Allow users to change their own password Needed for self-service rotation unless you only use admin resets.
Enable password expiration Set maximum password age (for example 90 days).
Password expiration requires administrator reset Optional If enabled, users cannot remove expiry themselves after it is required—stricter, more admin overhead.
Prevent password reuse Remember 24 previous passwords (AWS maximum for history).

🔁 Rotation (expiration)

  • Maximum password age forces users to set a new password after N days (common values: 60–90 days; align with your compliance framework).
  • Users see prompts in the AWS Management Console when the password is about to expire or has expired.
  • Service accounts should not use console passwords; use IAM roles and short-lived credentials instead so rotation policy applies only to people.
  • Pair expiration with password history so users cannot rotate back to an old password.

Example: CLI

aws iam update-account-password-policy \
  --minimum-password-length 14 \
  --require-uppercase-characters \
  --require-lowercase-characters \
  --require-numbers \
  --require-symbols \
  --allow-users-to-change-password \
  --max-password-age 90 \
  --password-reuse-prevention 24

Example: CloudFormation (snippet)

AccountPasswordPolicy:
  Type: AWS::IAM::AccountPasswordPolicy
  Properties:
    MinimumPasswordLength: 14
    RequireUppercaseCharacters: true
    RequireLowercaseCharacters: true
    RequireNumbers: true
    RequireSymbols: true
    AllowUsersToChangePassword: true
    MaxPasswordAge: 90
    PasswordReusePrevention: 24

🔑 MFA (separate from password policy)

MFA is mandatory for production accounts where IAM users can sign in to the console or use sensitive API calls. Configure it per user under IAM → Users → Security credentials → Assign MFA device.

MFA type Use case
Virtual MFA (app) Default for most users (Authenticator, etc.).
Hardware MFA / FIDO security key Higher assurance, phishing-resistant options where supported.

Enforcement patterns:

  • IAM policy on users/groups: deny sensitive actions unless aws:MultiFactorAuthPresent is true (and tighten with aws:MultiFactorAuthAge for recent MFA).
  • AWS Organizations SCPs to require MFA account-wide where applicable.
  • Prefer IAM Identity Center with your corporate IdP and MFA at the IdP layer instead of many long-lived IAM users.

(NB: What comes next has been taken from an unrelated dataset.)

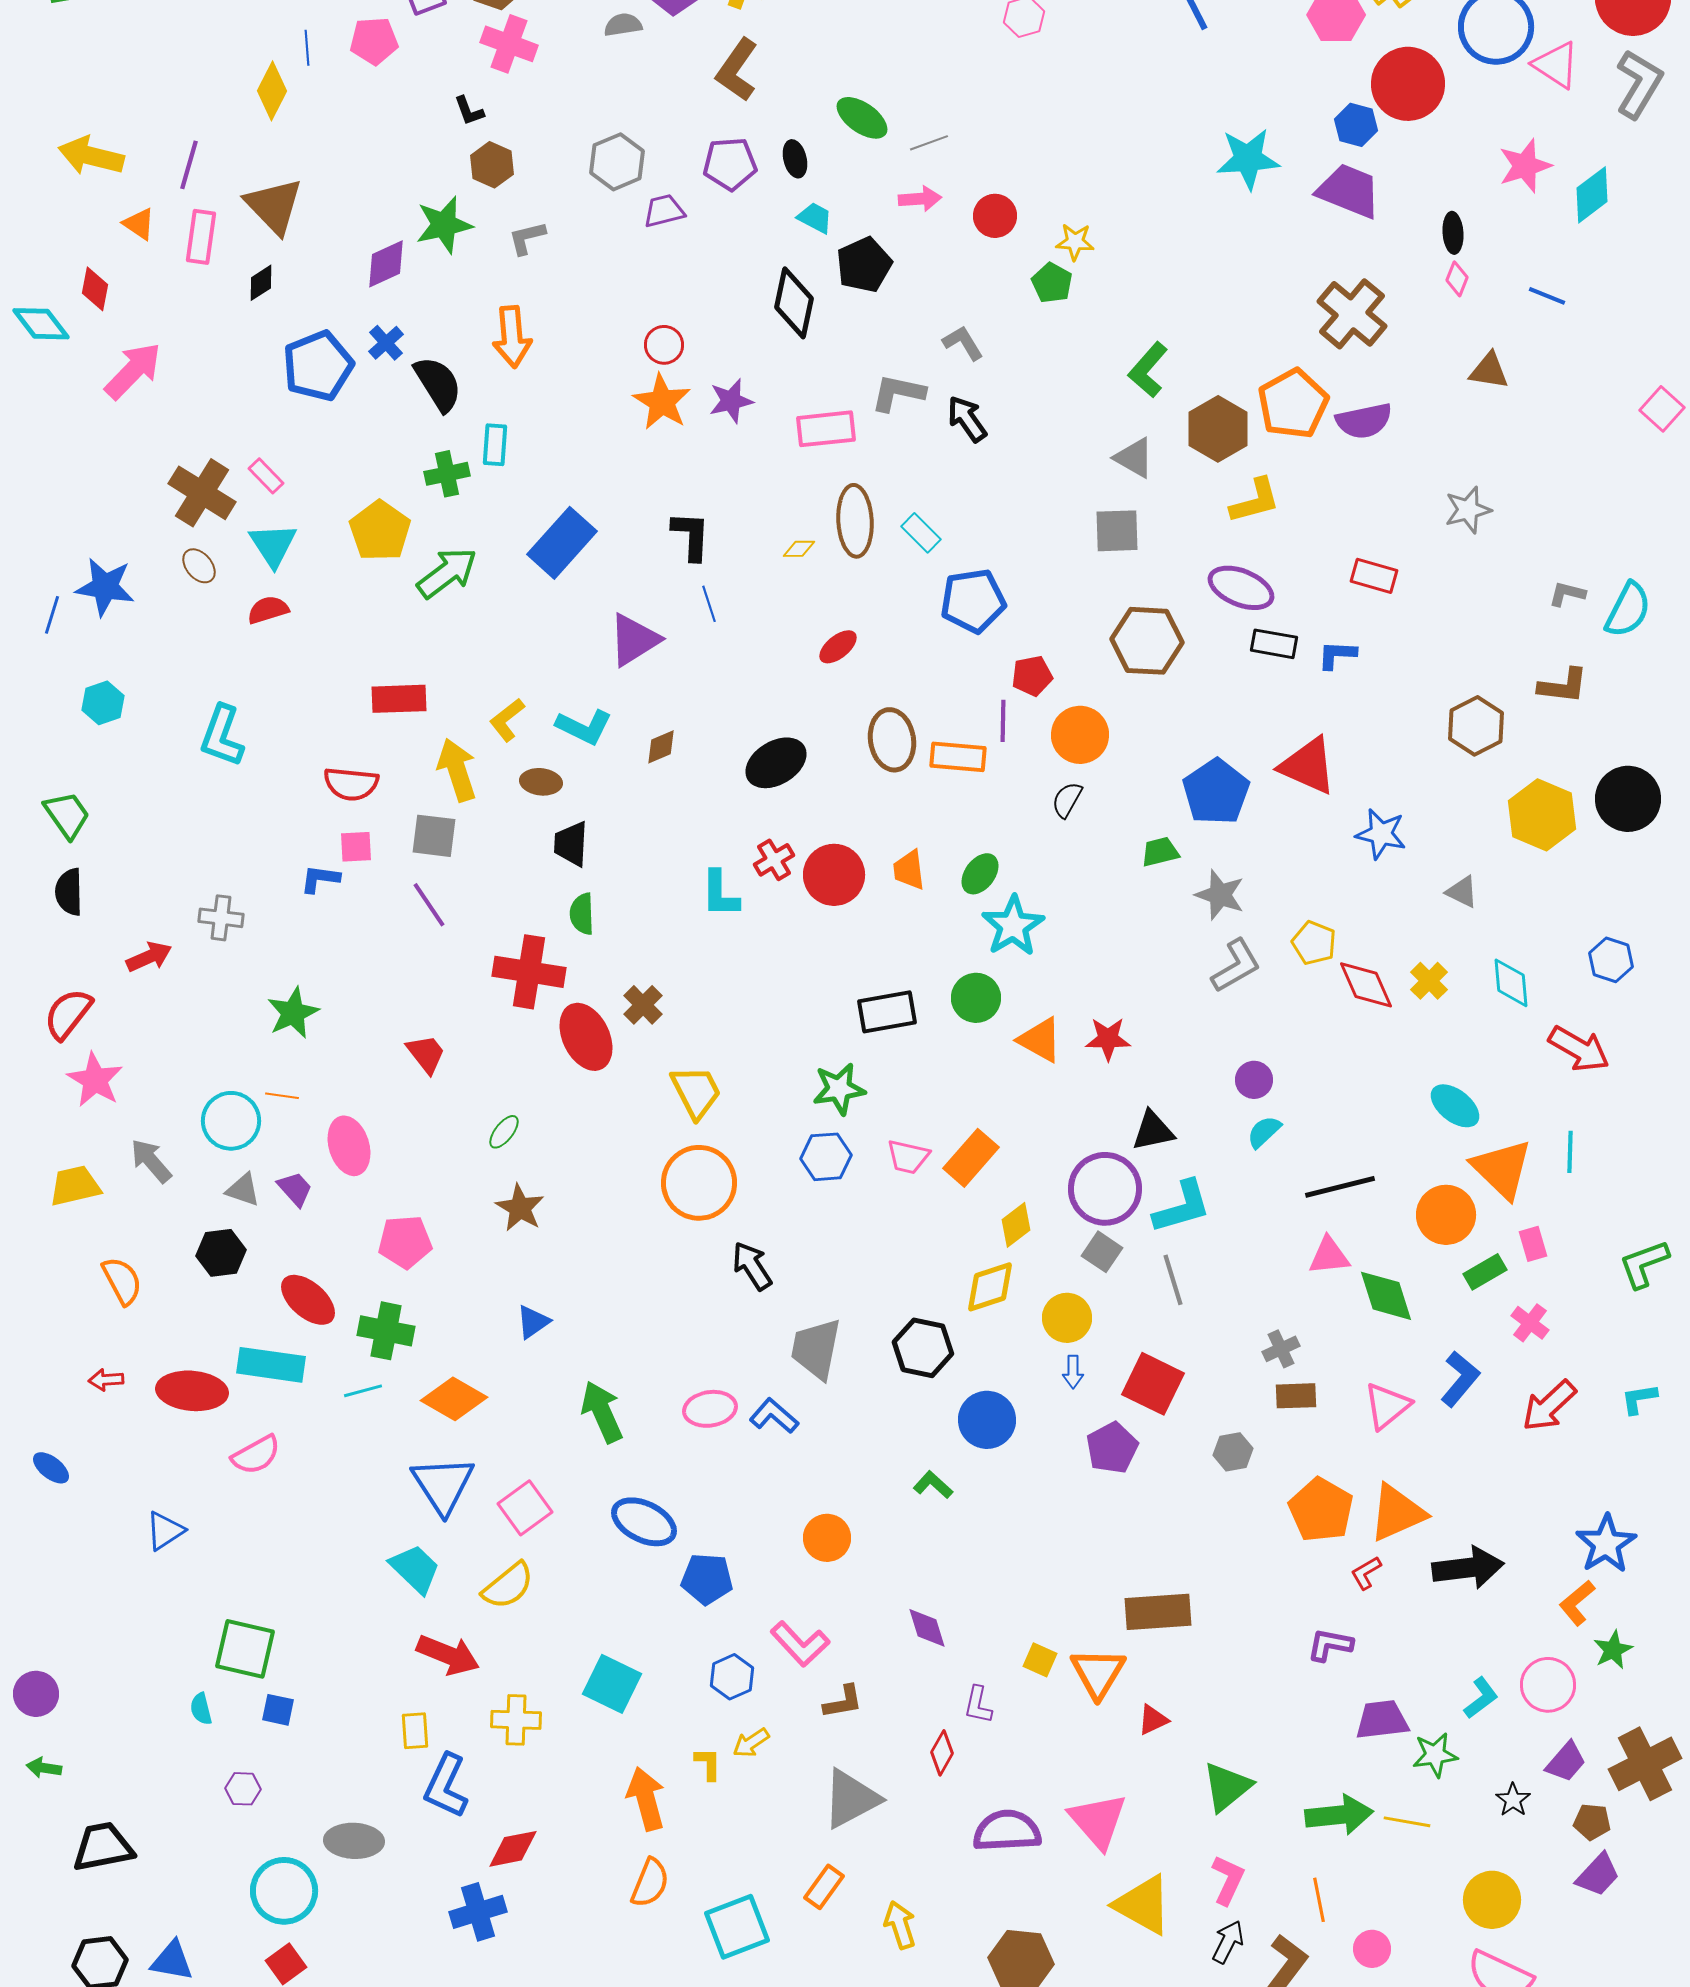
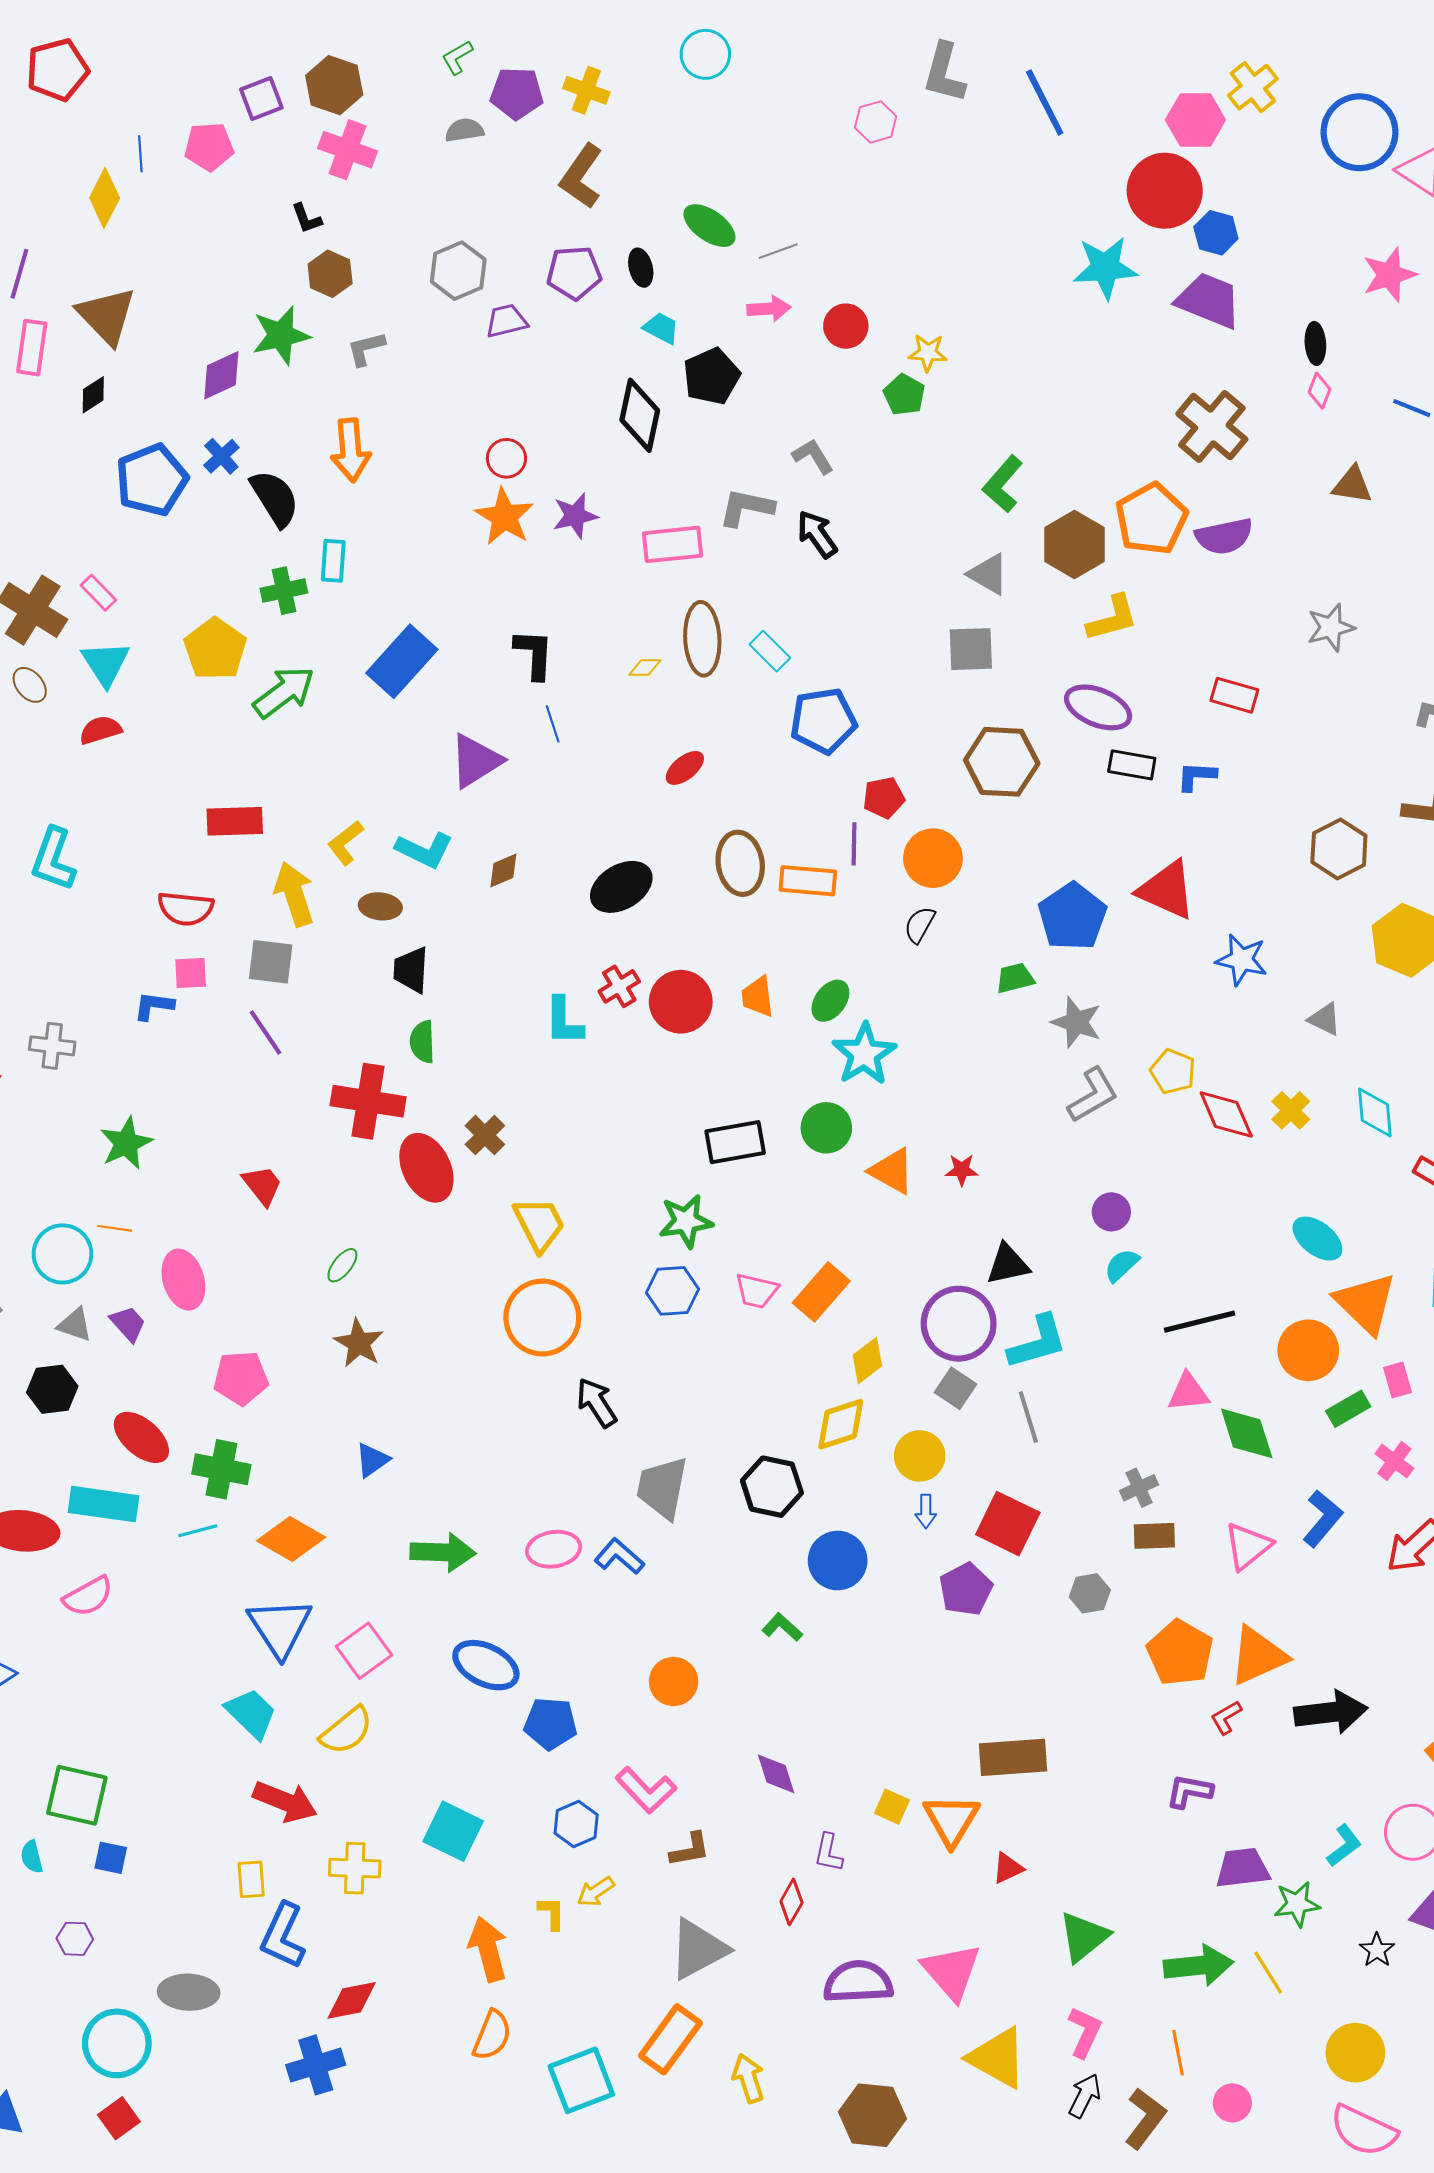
red circle: (1408, 84) -> (1165, 191), moved
red star: (1108, 1039) -> (962, 1170), size x0.7
green arrow: (602, 1412) -> (443, 1552), turned 116
yellow line: (1407, 1822) -> (1268, 1973), turned 48
orange rectangle: (824, 1887) -> (670, 2039), size x1.5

Example condition (illustrative—adapt actions to your needs):

"Condition": {
  "BoolIfExists": {
    "aws:MultiFactorAuthPresent": "true"
  }
}

🔍 Related IAM security practices

  • 🔎 IAM Access Analyzer: find resources shared externally and validate intended access; run periodically and on changes.
  • 📊 Credential report: download IAM credential report to find users without MFA, old passwords, or unused access keys.
  • 🚫 Access keys: disable console password for users that only need API access via roles; rotate keys on a schedule if keys are unavoidable.
  • 👤 Least privilege: attach policies to groups; avoid inline policies except exceptions; use permission boundaries for power users.
  • 🏢 SSO: for teams, use IAM Identity Center instead of proliferating IAM users with passwords.